- **WHAT IS NEEDED**:
Word for word, and without a single picture, repeat the entries.

- **TASK INPUT**:
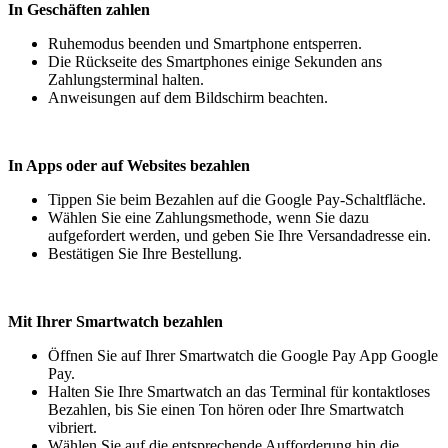
In Geschäften zahlen
Ruhemodus beenden und Smartphone entsperren.
Die Rückseite des Smartphones einige Sekunden ans
Zahlungsterminal halten.
Anweisungen auf dem Bildschirm beachten.
In Apps oder auf Websites bezahlen
Tippen Sie beim Bezahlen auf die Google Pay-Schaltfläche.
Wählen Sie eine Zahlungsmethode, wenn Sie dazu
aufgefordert werden, und geben Sie Ihre Versandadresse ein.
Bestätigen Sie Ihre Bestellung.
Mit Ihrer Smartwatch bezahlen
Öffnen Sie auf Ihrer Smartwatch die Google Pay App Google
Pay.
Halten Sie Ihre Smartwatch an das Terminal für kontaktloses
Bezahlen, bis Sie einen Ton hören oder Ihre Smartwatch
vibriert.
Wählen Sie auf die entsprechende Aufforderung hin die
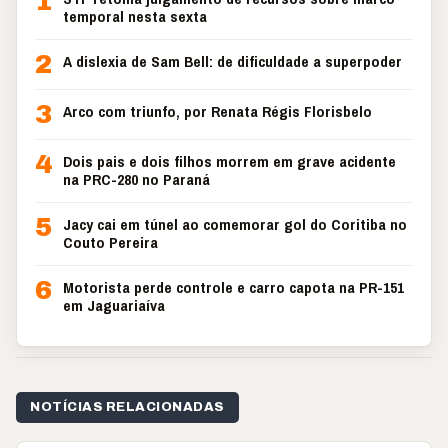
1
temporal nesta sexta
2
A dislexia de Sam Bell: de dificuldade a superpoder
3
Arco com triunfo, por Renata Régis Florisbelo
4
Dois pais e dois filhos morrem em grave acidente
na PRC-280 no Paraná
5
Jacy cai em túnel ao comemorar gol do Coritiba no
Couto Pereira
6
Motorista perde controle e carro capota na PR-151
em Jaguariaíva
NOTÍCIAS RELACIONADAS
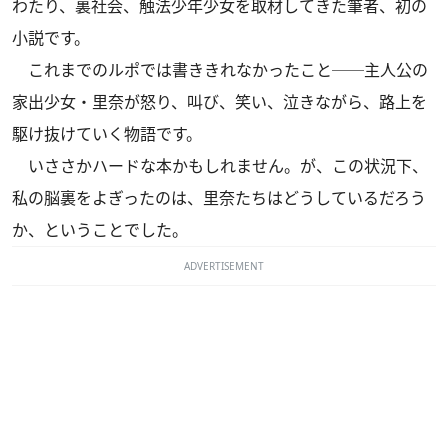
わたり、裏社会、触法少年少女を取材してきた筆者、初の
小説です。
これまでのルポでは書ききれなかったこと──主人公の
家出少女・里奈が怒り、叫び、笑い、泣きながら、路上を
駆け抜けていく物語です。
いささかハードな本かもしれません。が、この状況下、
私の脳裏をよぎったのは、里奈たちはどうしているだろう
か、ということでした。
ADVERTISEMENT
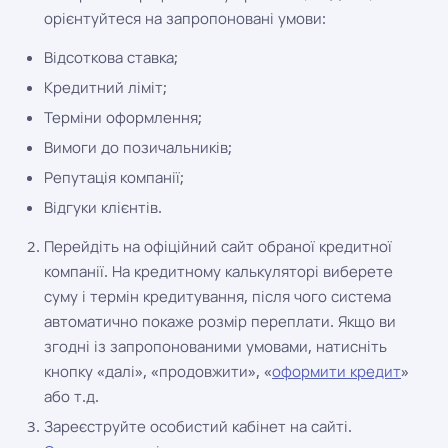
орієнтуйтеся на запропоновані умови:
Відсоткова ставка;
Кредитний ліміт;
Терміни оформлення;
Вимоги до позичальників;
Репутація компанії;
Відгуки клієнтів.
Перейдіть на офіційний сайт обраної кредитної
компанії. На кредитному калькуляторі виберете
суму і термін кредитування, після чого система
автоматично покаже розмір переплати. Якщо ви
згодні із запропонованими умовами, натисніть
кнопку «далі», «продовжити», «
оформити кредит
»
або т.д.
Зареєструйте особистий кабінет на сайті.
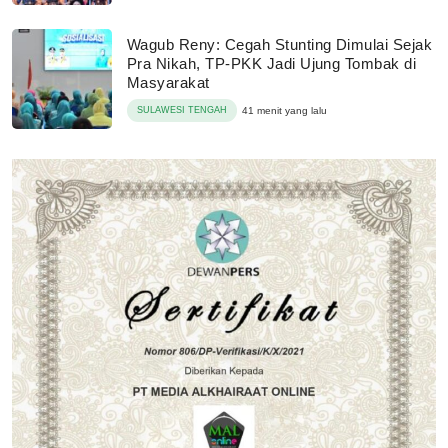
Wagub Reny: Cegah Stunting Dimulai Sejak
Pra Nikah, TP-PKK Jadi Ujung Tombak di
Masyarakat
SULAWESI TENGAH
41 menit yang lalu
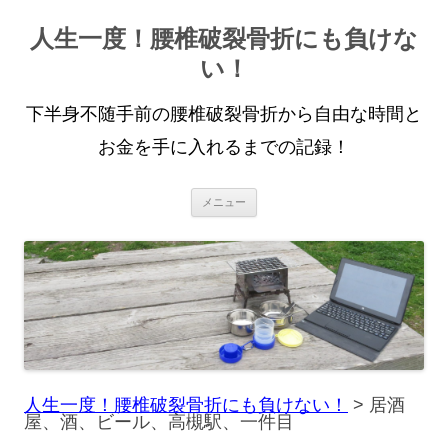
人生一度！腰椎破裂骨折にも負けな
い！
下半身不随手前の腰椎破裂骨折から自由な時間と
お金を手に入れるまでの記録！
コ
メニュー
ン
テ
ン
ツ
へ
ス
キ
ッ
プ
人生一度！腰椎破裂骨折にも負けない！
>
居酒
屋、酒、ビール、高槻駅、一件目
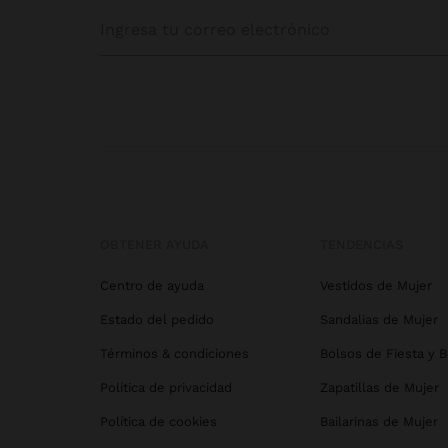
OBTENER AYUDA
TENDENCIAS
Centro de ayuda
Vestidos de Mujer
Estado del pedido
Sandalias de Mujer
Términos & condiciones
Bolsos de Fiesta y 
Política de privacidad
Zapatillas de Mujer
Política de cookies
Bailarinas de Mujer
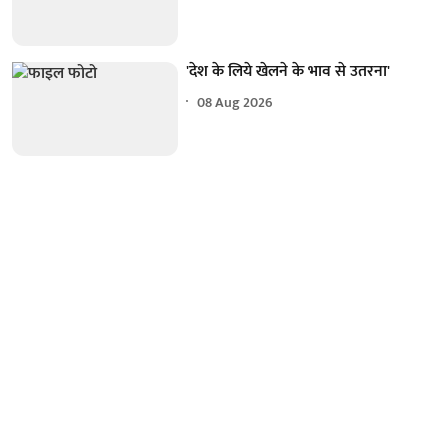
'देश के लिये खेलने के भाव से उतरना'
08 Aug 2026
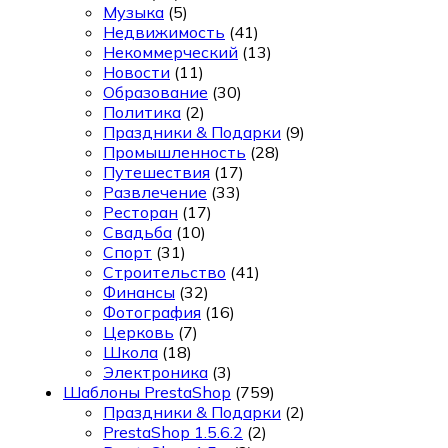
Музыка
(5)
Недвижимость
(41)
Некоммерческий
(13)
Новости
(11)
Образование
(30)
Политика
(2)
Праздники & Подарки
(9)
Промышленность
(28)
Путешествия
(17)
Развлечение
(33)
Ресторан
(17)
Свадьба
(10)
Спорт
(31)
Строительство
(41)
Финансы
(32)
Фотография
(16)
Церковь
(7)
Школа
(18)
Электроника
(3)
Шаблоны PrestaShop
(759)
Праздники & Подарки
(2)
PrestaShop 1.5.6.2
(2)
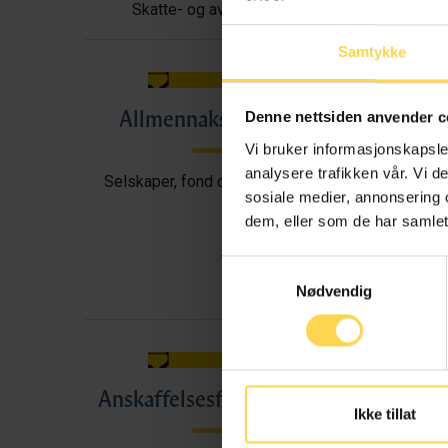
Skatte- og avgiftsrett
Samtykke
Allmennaksjeloven
All
Denne nettsiden anvender c
Vi bruker informasjonskapsler
analysere trafikken vår. Vi 
Selskaper, fond og foreninger
sosiale medier, annonsering 
dem, eller som de har samlet
Samtykkevalg
Nødvendig
Anskaffelsesforskriften
A
Ikke tillat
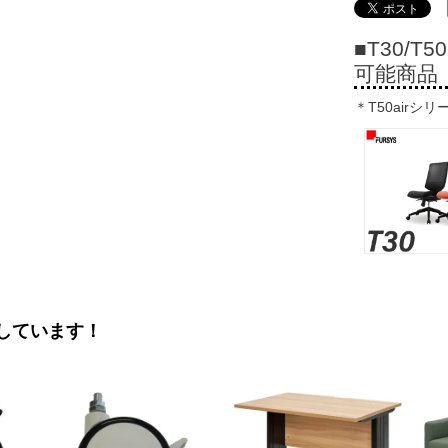
■T30/
可能商品
＊T50airシ
しています！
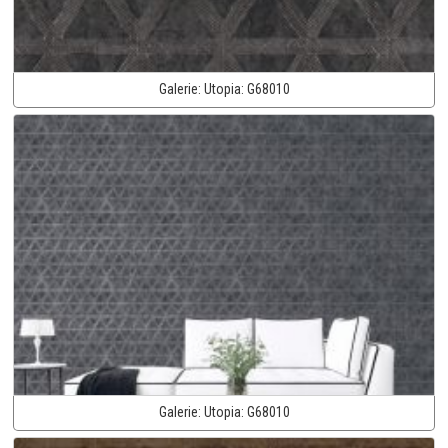
Galerie:
Utopia:
G68010
Galerie:
Utopia:
G68010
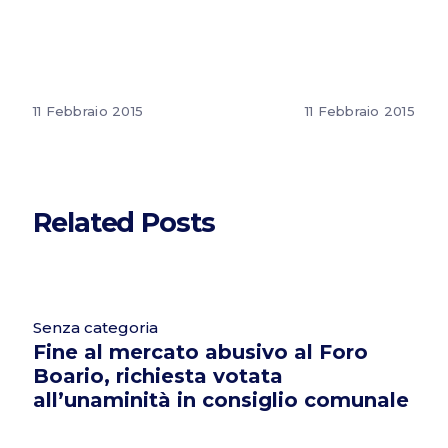
11 Febbraio 2015
11 Febbraio 2015
Related Posts
Senza categoria
Fine al mercato abusivo al Foro
Boario, richiesta votata
all’unaminità in consiglio comunale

- **OUTPUT FOR THIS EXERCISE**:
In Geschäften zahlen
Ruhemodus beenden und Smartphone entsperren.
Die Rückseite des Smartphones einige Sekunden ans
Zahlungsterminal halten.
Anweisungen auf dem Bildschirm beachten.
In Apps oder auf Websites bezahlen
Tippen Sie beim Bezahlen auf die Google Pay-Schaltfläche.
Wählen Sie eine Zahlungsmethode, wenn Sie dazu
aufgefordert werden, und geben Sie Ihre Versandadresse ein.
Bestätigen Sie Ihre Bestellung.
Mit Ihrer Smartwatch bezahlen
Öffnen Sie auf Ihrer Smartwatch die Google Pay App Google
Pay.
Halten Sie Ihre Smartwatch an das Terminal für kontaktloses
Bezahlen, bis Sie einen Ton hören oder Ihre Smartwatch
vibriert.
Wählen Sie auf die entsprechende Aufforderung hin die
1
temporal nesta sexta
2
A dislexia de Sam Bell: de dificuldade a superpoder
3
Arco com triunfo, por Renata Régis Florisbelo
4
Dois pais e dois filhos morrem em grave acidente
na PRC-280 no Paraná
5
Jacy cai em túnel ao comemorar gol do Coritiba no
Couto Pereira
6
Motorista perde controle e carro capota na PR-151
em Jaguariaíva
NOTÍCIAS RELACIONADAS
わたり、裏社会、触法少年少女を取材してきた筆者、初の
小説です。
これまでのルポでは書ききれなかったこと──主人公の
家出少女・里奈が怒り、叫び、笑い、泣きながら、路上を
駆け抜けていく物語です。
いささかハードな本かもしれません。が、この状況下、
私の脳裏をよぎったのは、里奈たちはどうしているだろう
か、ということでした。
ADVERTISEMENT
орієнтуйтеся на запропоновані умови:
Відсоткова ставка;
Кредитний ліміт;
Терміни оформлення;
Вимоги до позичальників;
Репутація компанії;
Відгуки клієнтів.
Перейдіть на офіційний сайт обраної кредитної
компанії. На кредитному калькуляторі виберете
суму і термін кредитування, після чого система
автоматично покаже розмір переплати. Якщо ви
згодні із запропонованими умовами, натисніть
кнопку «далі», «продовжити», «
оформити кредит
»
або т.д.
Зареєструйте особистий кабінет на сайті.
Wagub Reny: Cegah Stunting Dimulai Sejak
Pra Nikah, TP-PKK Jadi Ujung Tombak di
Masyarakat
SULAWESI TENGAH
41 menit yang lalu
人生一度！腰椎破裂骨折にも負けな
い！
下半身不随手前の腰椎破裂骨折から自由な時間と
お金を手に入れるまでの記録！
コ
メニュー
ン
テ
ン
ツ
へ
ス
キ
ッ
プ
人生一度！腰椎破裂骨折にも負けない！
>
居酒
屋、酒、ビール、高槻駅、一件目
OBTENER AYUDA
TENDENCIAS
Centro de ayuda
Vestidos de Mujer
Estado del pedido
Sandalias de Mujer
Términos & condiciones
Bolsos de Fiesta y 
Política de privacidad
Zapatillas de Mujer
Política de cookies
Bailarinas de Mujer
'देश के लिये खेलने के भाव से उतरना'
08 Aug 2026
Музыка
(5)
Недвижимость
(41)
Некоммерческий
(13)
Новости
(11)
Образование
(30)
Политика
(2)
Праздники & Подарки
(9)
Промышленность
(28)
Путешествия
(17)
Развлечение
(33)
Ресторан
(17)
Свадьба
(10)
Спорт
(31)
Строительство
(41)
Финансы
(32)
Фотография
(16)
Церковь
(7)
Школа
(18)
Электроника
(3)
Шаблоны PrestaShop
(759)
Праздники & Подарки
(2)
PrestaShop 1.5.6.2
(2)
Skatte- og avgiftsrett
Samtykke
Allmennaksjeloven
All
Denne nettsiden anvender c
Vi bruker informasjonskapsler
analysere trafikken vår. Vi 
Selskaper, fond og foreninger
sosiale medier, annonsering 
dem, eller som de har samlet
Samtykkevalg
Nødvendig
Anskaffelsesforskriften
A
Ikke tillat
■T30/
可能商品
＊T50airシ
しています！
Galerie:
Utopia:
G68010
Galerie:
Utopia:
G68010
11 Febbraio 2015
11 Febbraio 2015
Related Posts
Senza categoria
Fine al mercato abusivo al Foro
Boario, richiesta votata
all’unaminità in consiglio comunale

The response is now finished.